Mais Erwin avait changé les choses, elle n’était plus seule. Et les torts infligés à son camarade avaient rallumés la flamme de sa propre détermination. Et ce soir, il fallait qu’elle s’assure de quelque chose. Trop longtemps avait elle attendu. Même si l’alcool usait ses sens et ses gestes, l’archère était venu y trouver le courage de transgresser et de confronter. Un remède abject aux effets rassurants. Ironique.
Elle balaya la pièce d’un œil trouble. Haleth n’aimait pas particulièrement les lieux de socialisation, mais l’auberge de la comète avait une atmosphère avinée et suante qui la rendait particulièrement détestable. Pas de ciel, pas d’air, pas de nature. La déchéance de l’Empire incarnée. Et, évidemment, sa cible était un habitué. Elle soupira, probablement d’une haleine fétide se dit-elle, et se leva.
Lazare était de bonne humeur. Eve avait craché la monnaie ce soir, et même ce loustic de Clomiro s’était fait cloué le bec par son double six. Le lascar souriait, benêt et ivre, tâtant sans retenue sa bourse nouvellement trébuchante. Il s’était autorisé un petit verre de plus. Les autres, boudeurs, avaient débarassé le plancher depuis un moment déjà. L’hydromel de l’auberge de la Comète ne valait pas celui des venelles de Middenheim, mais Lazare lui trouvait un petit goût de reviens-y mélancolique. L’esprit enivré par ses gains et l’éthanol, son regard se perdait dans le fond doré de sa choppe en fer.
Il se faisait tard, et l’idée désagréable du réveil le lendemain accompagné de l’ensemble des devoirs militaires rappela le vaurien à ses sens. Ces insidieux et nouveaux principes avaient mis du temps à s’insinuer dans les méandres pétrifiés de son esprit. Les responsabilités, d’abord désagréables, avaient à l’insu de Lazare remplacé certaines craquelures véreuses par un enduit solide de camaraderie et de confiance. S’il était encore méfiant de ce nouveau sentiment, il commençait à s’en accommoder et même, sans oser le dire, à s’en satisfaire. Le devoir appelait et, si le lendemain allait être douloureux, c’est avec un rictus satisfait que le soldat claqua les quelques pièces de son ardoise sur le comptoir lustré.

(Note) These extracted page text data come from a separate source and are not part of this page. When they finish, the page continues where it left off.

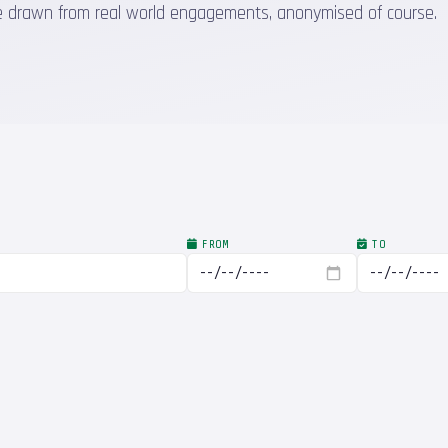
 are drawn from real world engagements, anonymised of course.
FROM
TO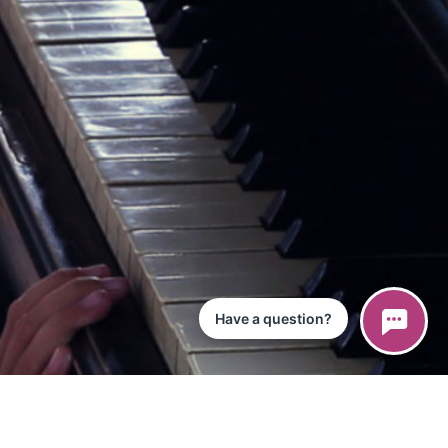
Have a question?
ce
iPad App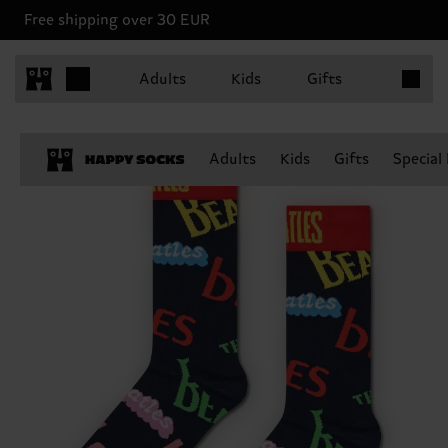
Free shipping over 30 EUR
Items in 
Adults
Kids
Gifts
Adults
Kids
Gifts
Special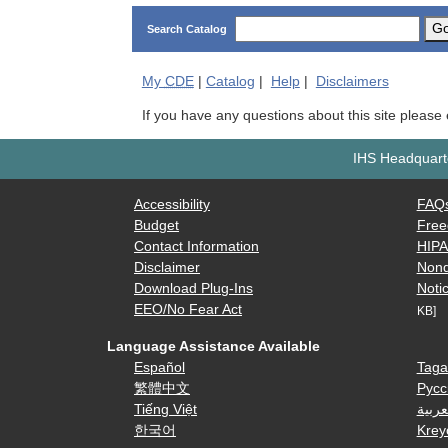
G
Search Catalog
My
CDE
|
Catalog
|
Help
|
Disclaimers
If you have any questions about this site please
IHS Headquarte
Accessibility
FAQ
Budget
Free
Contact Information
HIP
Disclaimer
Nond
Download Plug-Ins
Notic
EEO/No Fear Act
KB]
Language Assistance Available
Español
Taga
繁體中文
Русс
Tiếng Việt
العرب
한국어
Krey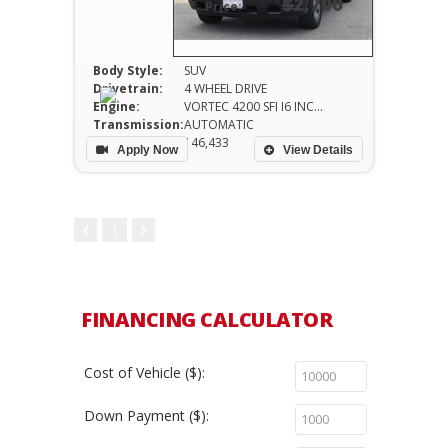
$2,700
Price:
Body Style:
SUV
Drivetrain:
4 WHEEL DRIVE
Engine:
VORTEC 4200 SFI I6 INCLUDES TRANSMISSION OIL
Transmission:
AUTOMATIC
Mileage:
146,433
Apply Now
View Details
1
FINANCING CALCULATOR
Cost of Vehicle ($):
Down Payment ($):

« Encore à faire la fermeture, mon bon Lazare ?
– Faut croire qu’on s’attache quand on si bien r’çu ! Surtout après une si belle soirée, dit-il en palpant sa bourse ostensiblement.
– Ben tiens, faudra que je pense à m’octroyer un pourcentage des gains si je veux refaire l’enduit de ce taudis.
– Et pourquoi pas une taxe d’entrée pendant qu’t’y es ? Tu vas pas nous fermer le seul endroit sympathique de cette piteuse bourgade quand même ?
– Haha… On verra bien. Allez, rentre bien Lazare.
– La bonne soirée, Linde. »
L’existence de soldat avait ses avantages. Une paie honnête, de quoi boire, miser assez pour gagner un peu de sous, et même parfois se payer une petite de la Maison rosée, rue d’Ulric. En fait, de quoi profiter des quelques plaisirs offerts par la vie souterraine d’Esk. Voilà une existence qui valait son lot de dangers. Une petite guerre de temps en temps ? Pas de quoi vous effrayer un gamin des rues du Middenland, trop rusé pour crever de toute façon. Mais, en temps de paix, c’était le quignon dans la soupe. Le lard dans le choux. La goutte de liqueur dans un vin fade. Juste de quoi sourire. Et sourire, Lazare le faisait à grandes dents en remontant l’escalier pour gagner le niveau de la ruelle. Quelle douce soirée…
Les mains qui sortirent de derrière le mur alors qu’il entamait, guilleret, la dernière marche étaient bien trop rapides pour qu’il puisse réagir. On le saisit et le plaqua sur la paroi pierreuse.
« La vie sédentaire te ramollit, Lazare. »
C’était Haleth, le visage barré d’un rictus rageur et qui plaquait un couteau acéré sur sa gorge mal rasée.
« Ben tiens, cracha-t-il entre ses dents. Si c’est pas la prodige du Pâle, l’archère surdouée, et maintenant la racketteuse des rues j’imagine ? Que me vaut le plaisir de c’t’accueil chaleureux ?
– Fais pas le mariole avec tes jérémiades ! Il faut qu’on parle, toi et moi. »
La chasseresse avait le regard transi d’une sauvagerie que Lazare ne reconnaissait pas. Il n’était pas très familier avec elle, mais lors leurs interactions, surtout au temps de leur service commun dans le Fou, il s’était toujours mis dans la situation du nerveux, celui qui agresse et taquine. Se retrouver dans la position inverse lui donnait, en plus de l’inquiétude non feinte de sentir le fil contre sa peau, un sentiment désagréable de ne plus être à sa place.
« Tu peux p’têtre lâcher cette dague qui me chatouille dangereusement le gosier, pour qu’on puisse jacasser tranquille ?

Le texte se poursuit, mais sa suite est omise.